Scenes that have been staged by Walt Disney would struggle to challenge some seen here. Not just of the prolific Big 5, but of crests completely covered in general game, impala in what sometimes feels like thousands upon thousands (which wouldn’t be far from the truth), and many, many zebra foals and wildebeest calves that are seen scurrying around the crests at dawn and dusk. Elephants slide right in there amongst the masses as they feed on the Marula fruits that are littering the crests too.

There really is no better place to be…

Enjoy this Week in Pictures…

Perched atop this boulder, the Ingrid Dam female’s cub watches closely as her mother feeds on what was left of an impala lamb kill.
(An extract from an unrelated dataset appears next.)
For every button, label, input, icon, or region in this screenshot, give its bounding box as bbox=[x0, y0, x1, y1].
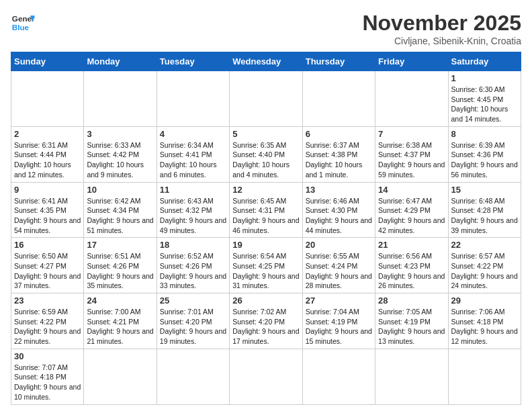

On a morning off a few days ago, we went out a little after game drive and had the privilege of watching her play around on the rocks all to ourselves. f5.6, 1/320, ISO 200.

In the past few days the cloud cover had provided some spectacular opportunities to get more dramatic photos. Here a male giraffe stands staring into the distance as the rain clouds are starting to form behind him. f5.0, 1/1250, ISO 320.

Driving around the corner we interrupted this hippo mid-mouthful; probably not a good idea as looks like he might have got out of the wrong side of the bed. Hippos mostly feed on grass outside of the water at night and so it is rather special to see one in the open like this during the day. After a few photos, his discomfort at being exposed must have risen, as he rushed back into the waterhole nearby. f5.6, 1/640, ISO 640

In the Rain yesterday, we were incredibly lucky to have found these two leopards (Tamboti female and cub) and what a surreal afternoon it had turned out to be. After stopping to put our ponchos on, one of my guests thought he may have dropped his camera, and while looking for it we looked up and there were these two leopards busy playing just to the side of the road. We spent the rest of the afternoon with them watching them play and were so captivated that we didn’t even realize the extent to which we were getting wet. f5.3, 1/320, ISO 2000

The last remaining Tsalala cub showing some aggression towards his mother as she tries to feed on a kill she made recently. Competition at a kill is always high and it is great to see how bold even these little ones can be, even though he would have absolutely no chance if he was to get into a scuffle with the much bigger female. f5.6, 1/640, ISO 1250.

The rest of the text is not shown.